Here is the description from Wikipedia (in its entirety):

A Lolo Ball, also known as a Pogo Ball, Springbal, Lolobal, Disc-O or Pogobal, is a toy. It consists of a seamless figure-8 rubber ball locked into a structurally supported, sturdy plastic platform. To play with it, one stands on the plastic platform, balancing one’s weight on the bottom portion of the rubber ball, and jumps or hops around in the same manner as one would use a pogo stick.
Invented by a small company in 1985, the lolo ball became a fad in the mid-1980s when Hasbro mass-produced it. Hasbro produced the toy until the early 1990s, and the lolo ball can still be purchased (made by other manufacturers) today.

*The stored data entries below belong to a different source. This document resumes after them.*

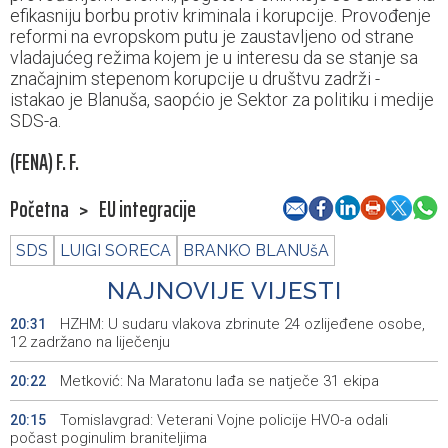
efikasniju borbu protiv kriminala i korupcije. Provođenje
reformi na evropskom putu je zaustavljeno od strane
vladajućeg režima kojem je u interesu da se stanje sa
značajnim stepenom korupcije u društvu zadrži -
istakao je Blanuša, saopćio je Sektor za politiku i medije
SDS-a.
(FENA) F. F.
Početna
>
EU integracije
SDS
LUIGI SORECA
BRANKO BLANUšA
NAJNOVIJE VIJESTI
HZHM: U sudaru vlakova zbrinute 24 ozlijeđene osobe,
20:31
12 zadržano na liječenju
Metković: Na Maratonu lađa se natječe 31 ekipa
20:22
Tomislavgrad: Veterani Vojne policije HVO-a odali
20:15
počast poginulim braniteljima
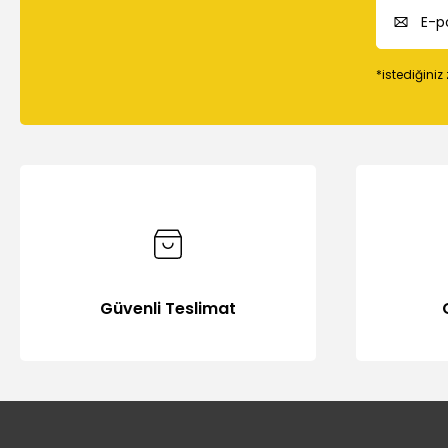
*istediğiniz
Güvenli Teslimat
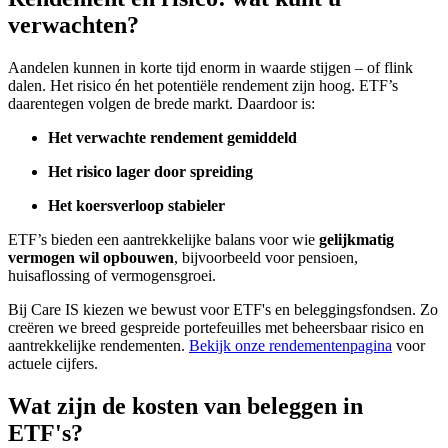
verwachten?
Aandelen kunnen in korte tijd enorm in waarde stijgen – of flink
dalen. Het risico én het potentiële rendement zijn hoog. ETF’s
daarentegen volgen de brede markt. Daardoor is:
Het verwachte rendement gemiddeld
Het risico lager door spreiding
Het koersverloop stabieler
ETF’s bieden een aantrekkelijke balans voor wie
gelijkmatig
vermogen wil opbouwen
, bijvoorbeeld voor pensioen,
huisaflossing of vermogensgroei.
Bij Care IS kiezen we bewust voor ETF's en beleggingsfondsen. Zo
creëren we breed gespreide portefeuilles met beheersbaar risico en
aantrekkelijke rendementen.
Bekijk onze rendementenpagina
voor
actuele cijfers.
Wat zijn de kosten van beleggen in
ETF's?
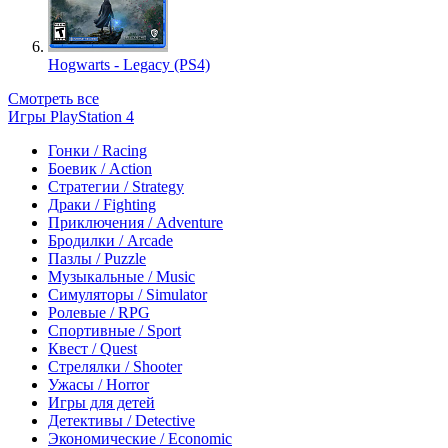
Hogwarts - Legacy (PS4)
Смотреть все
Игры PlayStation 4
Гонки / Racing
Боевик / Action
Стратегии / Strategy
Драки / Fighting
Приключения / Adventure
Бродилки / Arcade
Пазлы / Puzzle
Музыкальные / Music
Симуляторы / Simulator
Ролевые / RPG
Спортивные / Sport
Квест / Quest
Стрелялки / Shooter
Ужасы / Horror
Игры для детей
Детективы / Detective
Экономические / Economic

Now, if that exciting (ok it was boring) description didn’t excite you.  Check out this commercial and pretend you are an eleven year-old in 1987:

How can you say that doesn’t sell it on you?  I bet you want to go out and buy one of the cheap chinese knock-offs of it right now. I must have harassed my parents the right amount.   Too much harassing means you do not get something.   Too little harassing means your parents forget about it and never get it for you.   I must have used the right amount, because on Christmas day 1987 there was a Pogo Ball underneath the tree.

We can start out that the commercial you watched above is a highly idealized scenario that was I  believe was performed by circus acrobats.   This thing was a pain to balance on.  Hopping involved standing on the platform and gripping the ball with your feet hard enough it didn’t slip out.  You could get a few hops in, but normally it slipped out after about three.   The hops also were not as impressive as those in the commercial.

It was all a sham.  Glitz and glamour to sell useless pieces of plastic no one would want.  If I had waited a little while longer, I could have tried out the pogo ball that school mates received for Christmas.  Instead we had this toy that sat around the house and shed for at least four or five more years.   Every once in a while one of the kids would try it out.   They would get bored with it and back into exile it would go.

This wasn’t the worse present I ever received, but it was disappointing to an eleven year-old me that I couldn’t be as cool as the kids in the commercial.  AT least I was bright enough that I knew it wasn’t me, it as the Pogo Ball itself.